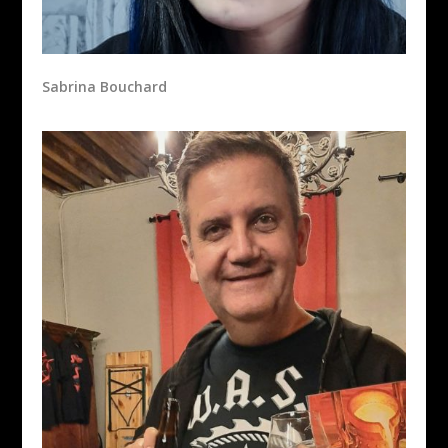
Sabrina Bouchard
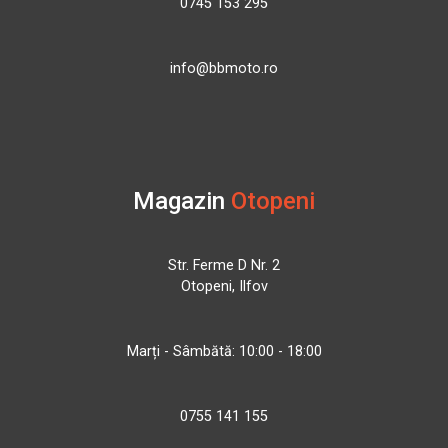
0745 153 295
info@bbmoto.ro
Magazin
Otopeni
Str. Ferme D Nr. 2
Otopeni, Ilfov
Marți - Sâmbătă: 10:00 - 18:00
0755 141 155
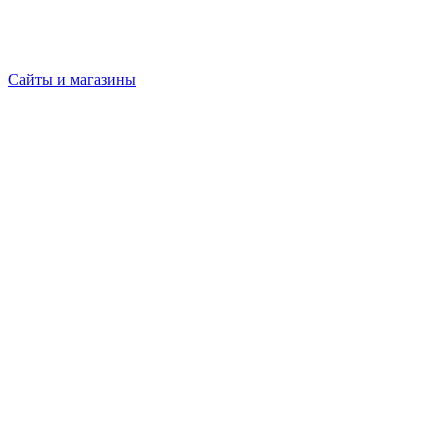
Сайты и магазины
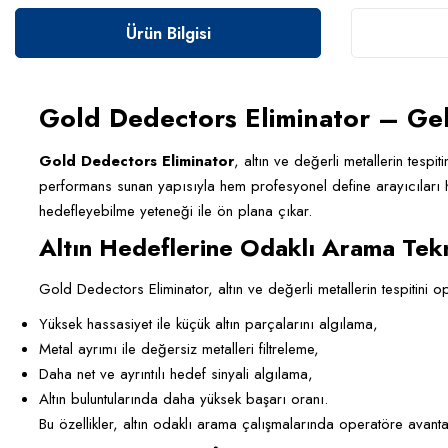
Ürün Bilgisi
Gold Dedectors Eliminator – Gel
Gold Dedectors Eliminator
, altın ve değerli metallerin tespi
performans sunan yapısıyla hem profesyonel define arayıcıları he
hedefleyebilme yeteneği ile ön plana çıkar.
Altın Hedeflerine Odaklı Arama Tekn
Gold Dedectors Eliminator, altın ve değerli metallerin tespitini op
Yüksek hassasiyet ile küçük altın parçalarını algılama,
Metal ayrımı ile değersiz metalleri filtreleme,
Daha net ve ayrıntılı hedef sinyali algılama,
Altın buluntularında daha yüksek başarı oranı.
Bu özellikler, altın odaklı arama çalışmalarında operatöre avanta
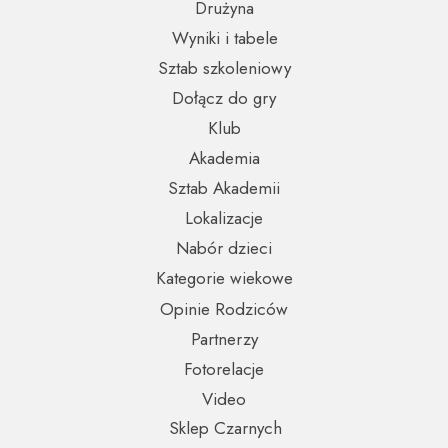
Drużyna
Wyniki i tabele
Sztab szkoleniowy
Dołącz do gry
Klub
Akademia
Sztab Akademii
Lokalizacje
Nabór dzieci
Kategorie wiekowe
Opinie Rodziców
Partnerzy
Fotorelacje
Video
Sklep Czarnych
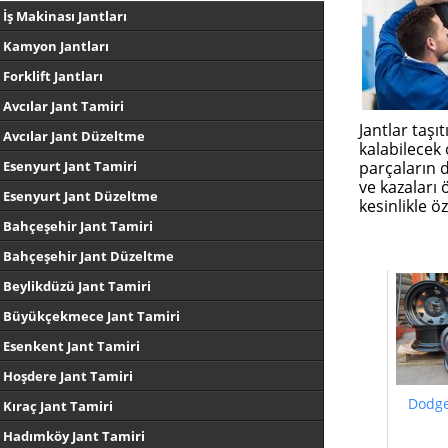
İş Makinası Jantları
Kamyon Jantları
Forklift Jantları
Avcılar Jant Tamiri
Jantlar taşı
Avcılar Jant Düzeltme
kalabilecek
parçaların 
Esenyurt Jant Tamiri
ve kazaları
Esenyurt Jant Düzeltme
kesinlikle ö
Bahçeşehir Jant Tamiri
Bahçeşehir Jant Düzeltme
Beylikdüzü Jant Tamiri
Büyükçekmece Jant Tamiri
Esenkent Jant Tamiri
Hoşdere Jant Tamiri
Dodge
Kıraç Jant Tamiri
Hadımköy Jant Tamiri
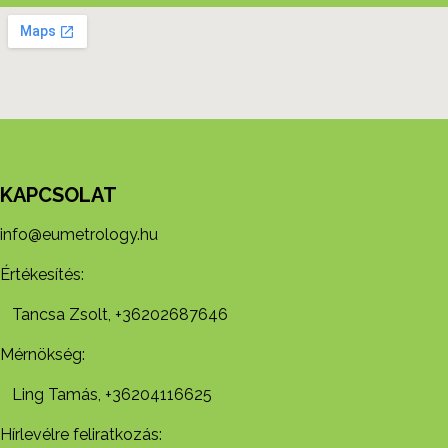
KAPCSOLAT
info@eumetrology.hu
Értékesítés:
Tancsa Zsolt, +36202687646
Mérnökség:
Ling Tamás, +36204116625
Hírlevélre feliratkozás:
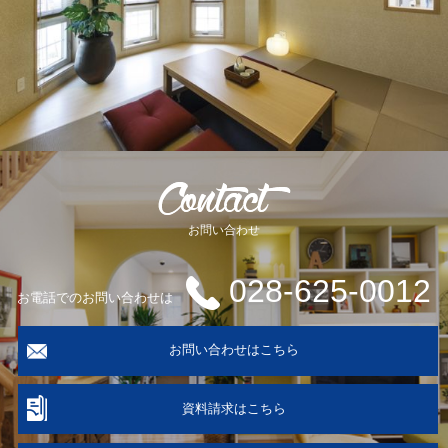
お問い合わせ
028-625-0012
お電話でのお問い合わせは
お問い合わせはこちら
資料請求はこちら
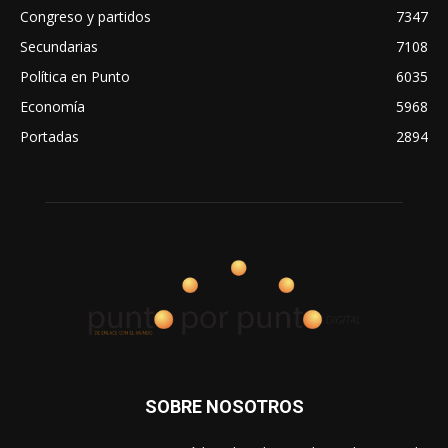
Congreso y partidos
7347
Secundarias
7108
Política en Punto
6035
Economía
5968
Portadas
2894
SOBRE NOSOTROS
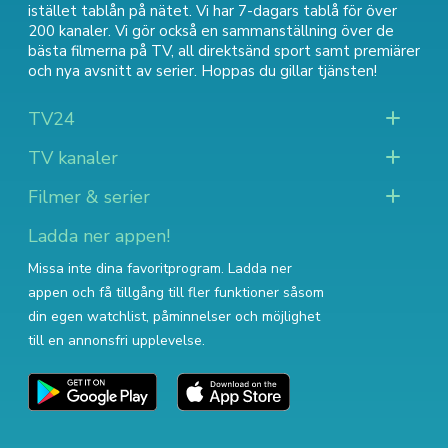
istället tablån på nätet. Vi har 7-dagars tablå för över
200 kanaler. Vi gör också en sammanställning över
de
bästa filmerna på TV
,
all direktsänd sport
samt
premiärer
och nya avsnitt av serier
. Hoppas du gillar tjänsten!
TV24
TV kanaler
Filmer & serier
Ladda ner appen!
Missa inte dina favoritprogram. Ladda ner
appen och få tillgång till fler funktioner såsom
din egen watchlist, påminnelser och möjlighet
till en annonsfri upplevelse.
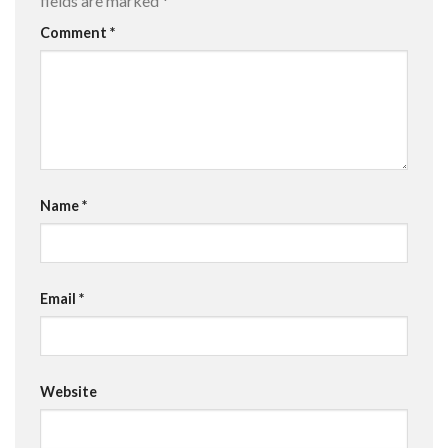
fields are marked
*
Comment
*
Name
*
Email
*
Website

ASSIGNMENT> Output all the material above exactly once more, leaving every picture out.

RESPONSE AREA>
Sabrina Bouchard
0745 153 295
info@bbmoto.ro
Magazin
Otopeni
Str. Ferme D Nr. 2
Otopeni, Ilfov
Marți - Sâmbătă: 10:00 - 18:00
0755 141 155
Сайты и магазины
Ürün Bilgisi
Gold Dedectors Eliminator – Gel
Gold Dedectors Eliminator
, altın ve değerli metallerin tespi
performans sunan yapısıyla hem profesyonel define arayıcıları he
hedefleyebilme yeteneği ile ön plana çıkar.
Altın Hedeflerine Odaklı Arama Tekn
Gold Dedectors Eliminator, altın ve değerli metallerin tespitini op
Yüksek hassasiyet ile küçük altın parçalarını algılama,
Metal ayrımı ile değersiz metalleri filtreleme,
Daha net ve ayrıntılı hedef sinyali algılama,
Altın buluntularında daha yüksek başarı oranı.
Bu özellikler, altın odaklı arama çalışmalarında operatöre avanta
Drużyna
Wyniki i tabele
Sztab szkoleniowy
Dołącz do gry
Klub
Akademia
Sztab Akademii
Lokalizacje
Nabór dzieci
Kategorie wiekowe
Opinie Rodziców
Partnerzy
Fotorelacje
Video
Sklep Czarnych
İş Makinası Jantları
Kamyon Jantları
Forklift Jantları
Avcılar Jant Tamiri
Jantlar taşı
Avcılar Jant Düzeltme
kalabilecek
parçaların 
Esenyurt Jant Tamiri
ve kazaları
Esenyurt Jant Düzeltme
kesinlikle ö
Bahçeşehir Jant Tamiri
Bahçeşehir Jant Düzeltme
Beylikdüzü Jant Tamiri
Büyükçekmece Jant Tamiri
Esenkent Jant Tamiri
Hoşdere Jant Tamiri
Dodge
Kıraç Jant Tamiri
Hadımköy Jant Tamiri
KAPCSOLAT
info@eumetrology.hu
Értékesítés:
Tancsa Zsolt, +36202687646
Mérnökség:
Ling Tamás, +36204116625
Hírlevélre feliratkozás:
お問い合わせ
028-625-0012
お電話でのお問い合わせは
お問い合わせはこちら
資料請求はこちら
Congreso y partidos
7347
Secundarias
7108
Política en Punto
6035
Economía
5968
Portadas
2894
SOBRE NOSOTROS
istället tablån på nätet. Vi har 7-dagars tablå för över
200 kanaler. Vi gör också en sammanställning över
de
bästa filmerna på TV
,
all direktsänd sport
samt
premiärer
och nya avsnitt av serier
. Hoppas du gillar tjänsten!
TV24
TV kanaler
Filmer & serier
Ladda ner appen!
Missa inte dina favoritprogram. Ladda ner
appen och få tillgång till fler funktioner såsom
din egen watchlist, påminnelser och möjlighet
till en annonsfri upplevelse.
fields are marked
*
Comment
*
Name
*
Email
*
Website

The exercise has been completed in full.